> _Assigned task_:
Where does "graph" occur in the listing? Copy every line that holds it.

> _Entries shown_:
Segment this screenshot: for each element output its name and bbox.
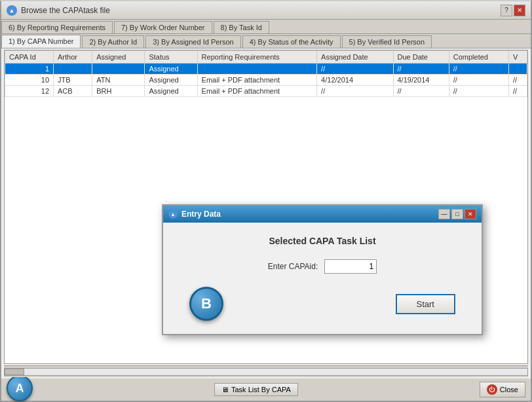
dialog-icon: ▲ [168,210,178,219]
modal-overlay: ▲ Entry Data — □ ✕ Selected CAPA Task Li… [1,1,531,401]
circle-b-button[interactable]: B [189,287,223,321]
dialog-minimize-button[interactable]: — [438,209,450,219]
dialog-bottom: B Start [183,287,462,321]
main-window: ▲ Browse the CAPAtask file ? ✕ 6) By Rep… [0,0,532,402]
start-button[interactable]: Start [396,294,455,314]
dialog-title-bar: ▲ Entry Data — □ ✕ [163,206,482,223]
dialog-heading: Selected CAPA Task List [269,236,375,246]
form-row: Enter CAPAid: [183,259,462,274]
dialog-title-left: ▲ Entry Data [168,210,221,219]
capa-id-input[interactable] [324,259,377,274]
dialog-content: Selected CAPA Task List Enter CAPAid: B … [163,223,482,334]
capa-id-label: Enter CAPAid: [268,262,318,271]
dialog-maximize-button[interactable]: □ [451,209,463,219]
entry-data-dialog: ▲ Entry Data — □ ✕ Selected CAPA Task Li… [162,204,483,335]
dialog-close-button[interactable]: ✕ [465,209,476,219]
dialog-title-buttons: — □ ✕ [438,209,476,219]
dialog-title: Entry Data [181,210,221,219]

--

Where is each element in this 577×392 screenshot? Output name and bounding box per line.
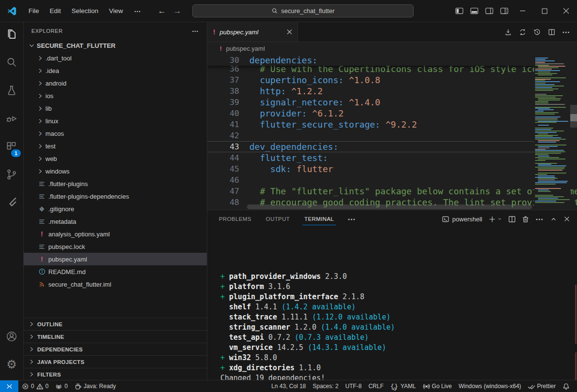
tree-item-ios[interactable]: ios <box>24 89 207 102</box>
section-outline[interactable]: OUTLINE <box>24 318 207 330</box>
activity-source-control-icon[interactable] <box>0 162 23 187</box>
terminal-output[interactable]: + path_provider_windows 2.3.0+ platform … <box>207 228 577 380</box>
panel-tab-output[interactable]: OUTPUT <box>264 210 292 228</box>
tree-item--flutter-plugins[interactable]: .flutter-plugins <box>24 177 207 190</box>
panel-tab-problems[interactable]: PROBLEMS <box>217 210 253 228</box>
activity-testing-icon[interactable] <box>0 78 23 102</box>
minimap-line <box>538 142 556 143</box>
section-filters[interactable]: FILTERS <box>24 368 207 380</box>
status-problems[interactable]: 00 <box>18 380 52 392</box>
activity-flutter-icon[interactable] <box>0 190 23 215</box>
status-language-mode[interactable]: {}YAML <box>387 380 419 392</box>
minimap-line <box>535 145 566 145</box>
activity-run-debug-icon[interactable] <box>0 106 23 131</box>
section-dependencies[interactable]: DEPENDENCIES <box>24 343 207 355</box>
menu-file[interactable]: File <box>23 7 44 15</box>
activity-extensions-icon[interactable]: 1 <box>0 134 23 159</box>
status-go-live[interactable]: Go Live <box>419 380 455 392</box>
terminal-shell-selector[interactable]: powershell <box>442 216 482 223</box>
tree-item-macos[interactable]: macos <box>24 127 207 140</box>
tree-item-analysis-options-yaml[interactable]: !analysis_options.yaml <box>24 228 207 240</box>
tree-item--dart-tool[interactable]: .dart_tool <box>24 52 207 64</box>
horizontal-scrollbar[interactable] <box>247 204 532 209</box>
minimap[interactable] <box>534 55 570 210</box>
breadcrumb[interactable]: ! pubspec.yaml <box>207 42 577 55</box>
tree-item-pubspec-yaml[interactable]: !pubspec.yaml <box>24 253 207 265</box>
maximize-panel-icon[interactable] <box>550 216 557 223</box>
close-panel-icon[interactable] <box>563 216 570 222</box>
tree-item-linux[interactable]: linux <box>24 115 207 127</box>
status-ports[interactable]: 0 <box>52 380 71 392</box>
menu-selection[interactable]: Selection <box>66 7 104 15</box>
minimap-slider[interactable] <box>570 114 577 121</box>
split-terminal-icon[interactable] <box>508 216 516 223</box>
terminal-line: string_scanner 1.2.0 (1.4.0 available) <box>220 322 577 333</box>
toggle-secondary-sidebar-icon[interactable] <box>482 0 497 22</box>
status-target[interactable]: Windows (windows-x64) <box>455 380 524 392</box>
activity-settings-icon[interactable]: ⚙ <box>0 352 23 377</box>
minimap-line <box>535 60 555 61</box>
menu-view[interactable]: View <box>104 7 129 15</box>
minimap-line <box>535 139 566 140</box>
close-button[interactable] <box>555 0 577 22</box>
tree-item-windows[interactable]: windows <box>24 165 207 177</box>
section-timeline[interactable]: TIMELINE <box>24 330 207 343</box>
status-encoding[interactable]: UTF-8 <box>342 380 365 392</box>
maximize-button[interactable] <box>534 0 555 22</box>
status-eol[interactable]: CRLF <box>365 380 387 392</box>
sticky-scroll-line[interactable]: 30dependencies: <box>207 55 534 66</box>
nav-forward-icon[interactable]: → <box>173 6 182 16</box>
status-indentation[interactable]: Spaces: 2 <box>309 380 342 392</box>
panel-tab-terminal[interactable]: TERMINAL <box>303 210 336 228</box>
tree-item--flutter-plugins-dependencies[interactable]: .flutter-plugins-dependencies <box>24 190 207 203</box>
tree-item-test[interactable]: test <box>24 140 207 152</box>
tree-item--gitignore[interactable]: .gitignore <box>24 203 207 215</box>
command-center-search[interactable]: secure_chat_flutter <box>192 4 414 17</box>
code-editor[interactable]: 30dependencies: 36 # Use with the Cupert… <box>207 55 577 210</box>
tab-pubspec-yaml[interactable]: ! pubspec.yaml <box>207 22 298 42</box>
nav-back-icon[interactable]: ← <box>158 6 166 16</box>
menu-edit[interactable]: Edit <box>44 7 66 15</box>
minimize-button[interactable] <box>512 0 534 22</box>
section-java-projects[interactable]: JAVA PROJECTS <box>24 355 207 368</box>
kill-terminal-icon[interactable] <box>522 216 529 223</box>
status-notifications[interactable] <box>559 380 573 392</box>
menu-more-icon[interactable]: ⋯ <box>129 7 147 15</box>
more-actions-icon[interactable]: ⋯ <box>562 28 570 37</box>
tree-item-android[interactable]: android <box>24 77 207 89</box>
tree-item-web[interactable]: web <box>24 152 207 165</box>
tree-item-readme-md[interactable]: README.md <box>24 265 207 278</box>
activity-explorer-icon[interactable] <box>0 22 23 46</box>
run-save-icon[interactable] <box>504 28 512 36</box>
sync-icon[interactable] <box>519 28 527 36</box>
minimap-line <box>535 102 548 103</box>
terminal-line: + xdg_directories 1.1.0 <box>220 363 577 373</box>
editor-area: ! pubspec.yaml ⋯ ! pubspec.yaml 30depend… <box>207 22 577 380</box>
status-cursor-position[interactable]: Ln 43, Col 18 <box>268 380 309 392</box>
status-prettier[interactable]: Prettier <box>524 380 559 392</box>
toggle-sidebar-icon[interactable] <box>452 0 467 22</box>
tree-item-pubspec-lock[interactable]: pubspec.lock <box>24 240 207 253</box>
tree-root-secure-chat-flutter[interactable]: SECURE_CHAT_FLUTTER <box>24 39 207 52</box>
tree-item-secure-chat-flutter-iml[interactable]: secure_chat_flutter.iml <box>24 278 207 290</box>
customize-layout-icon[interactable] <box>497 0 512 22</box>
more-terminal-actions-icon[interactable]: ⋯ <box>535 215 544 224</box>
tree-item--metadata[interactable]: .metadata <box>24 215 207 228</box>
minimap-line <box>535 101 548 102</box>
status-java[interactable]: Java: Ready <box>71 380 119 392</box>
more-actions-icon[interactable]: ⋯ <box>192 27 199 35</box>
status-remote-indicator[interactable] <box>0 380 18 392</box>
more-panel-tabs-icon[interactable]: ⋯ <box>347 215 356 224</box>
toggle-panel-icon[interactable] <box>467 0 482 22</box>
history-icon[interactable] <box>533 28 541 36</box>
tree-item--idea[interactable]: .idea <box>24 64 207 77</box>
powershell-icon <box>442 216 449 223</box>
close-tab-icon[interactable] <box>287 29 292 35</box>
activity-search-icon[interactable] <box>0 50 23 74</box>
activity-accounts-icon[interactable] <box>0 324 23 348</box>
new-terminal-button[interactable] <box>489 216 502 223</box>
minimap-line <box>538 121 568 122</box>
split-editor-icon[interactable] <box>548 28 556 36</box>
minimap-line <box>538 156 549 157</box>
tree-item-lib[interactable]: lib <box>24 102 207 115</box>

---

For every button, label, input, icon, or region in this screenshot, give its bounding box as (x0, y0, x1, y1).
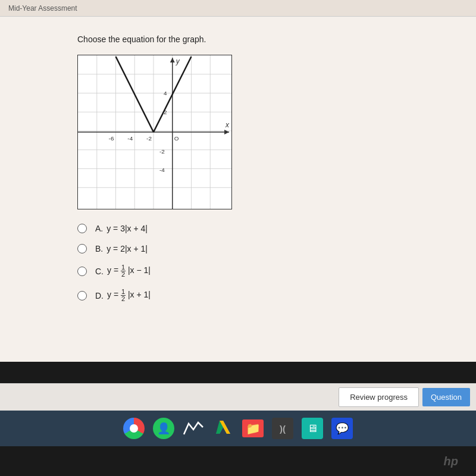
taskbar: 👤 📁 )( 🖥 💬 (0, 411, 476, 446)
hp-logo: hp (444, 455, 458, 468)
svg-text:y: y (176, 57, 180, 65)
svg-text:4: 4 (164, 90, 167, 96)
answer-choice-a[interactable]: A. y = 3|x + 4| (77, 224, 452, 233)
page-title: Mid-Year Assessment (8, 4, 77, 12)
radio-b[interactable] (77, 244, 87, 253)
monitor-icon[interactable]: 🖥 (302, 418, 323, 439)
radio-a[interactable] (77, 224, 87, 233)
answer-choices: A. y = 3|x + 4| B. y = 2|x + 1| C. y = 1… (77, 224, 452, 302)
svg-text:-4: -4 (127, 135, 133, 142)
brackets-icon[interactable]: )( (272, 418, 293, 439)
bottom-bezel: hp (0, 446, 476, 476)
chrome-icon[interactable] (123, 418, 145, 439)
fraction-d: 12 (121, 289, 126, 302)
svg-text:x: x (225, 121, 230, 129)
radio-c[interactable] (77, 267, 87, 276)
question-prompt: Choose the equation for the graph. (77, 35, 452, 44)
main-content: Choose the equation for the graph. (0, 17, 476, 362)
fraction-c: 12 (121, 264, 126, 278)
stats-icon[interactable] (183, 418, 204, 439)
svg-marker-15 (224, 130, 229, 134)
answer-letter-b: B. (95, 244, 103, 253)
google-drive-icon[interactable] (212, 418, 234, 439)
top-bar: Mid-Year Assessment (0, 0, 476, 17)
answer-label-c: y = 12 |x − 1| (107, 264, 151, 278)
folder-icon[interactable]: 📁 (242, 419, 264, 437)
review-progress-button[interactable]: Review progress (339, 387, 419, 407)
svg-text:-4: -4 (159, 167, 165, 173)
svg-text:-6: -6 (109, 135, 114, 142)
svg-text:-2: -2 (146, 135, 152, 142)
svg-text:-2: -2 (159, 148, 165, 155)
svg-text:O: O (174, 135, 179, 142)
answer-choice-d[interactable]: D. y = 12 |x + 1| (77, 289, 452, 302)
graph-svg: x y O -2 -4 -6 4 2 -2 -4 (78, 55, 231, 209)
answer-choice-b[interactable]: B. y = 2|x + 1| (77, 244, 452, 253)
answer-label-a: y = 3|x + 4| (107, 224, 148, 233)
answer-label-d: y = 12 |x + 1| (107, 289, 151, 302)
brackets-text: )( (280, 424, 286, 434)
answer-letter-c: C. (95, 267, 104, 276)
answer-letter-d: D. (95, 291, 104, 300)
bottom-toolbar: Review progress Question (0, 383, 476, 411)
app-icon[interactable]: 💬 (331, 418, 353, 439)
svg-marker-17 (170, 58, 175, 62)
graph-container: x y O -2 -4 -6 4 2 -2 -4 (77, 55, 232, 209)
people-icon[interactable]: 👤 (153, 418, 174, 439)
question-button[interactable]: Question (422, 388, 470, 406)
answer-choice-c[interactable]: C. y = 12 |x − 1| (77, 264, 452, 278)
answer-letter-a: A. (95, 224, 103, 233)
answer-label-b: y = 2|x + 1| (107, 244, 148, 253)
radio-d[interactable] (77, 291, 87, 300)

> _Task solution_:
question-prompt: Choose the equation for the graph. (77, 35, 452, 44)
main-content: Choose the equation for the graph. (0, 17, 476, 362)
graph-svg: x y O -2 -4 -6 4 2 -2 -4 (78, 55, 231, 209)
graph-container: x y O -2 -4 -6 4 2 -2 -4 (77, 55, 232, 209)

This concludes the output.